Set down every entry exactly as it stands, omitting any picture.

-- Opening Marker --

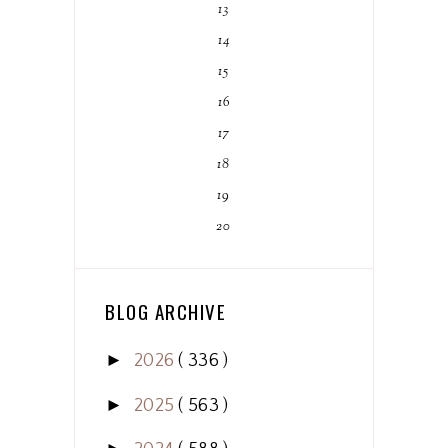
13
14
15
16
17
18
19
20
BLOG ARCHIVE
►
2026
( 336 )
►
2025
( 563 )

-- Closing Marker --

• [Finished exercise]:
13
14
15
16
17
18
19
20
BLOG ARCHIVE
►
2026
( 336 )
►
2025
( 563 )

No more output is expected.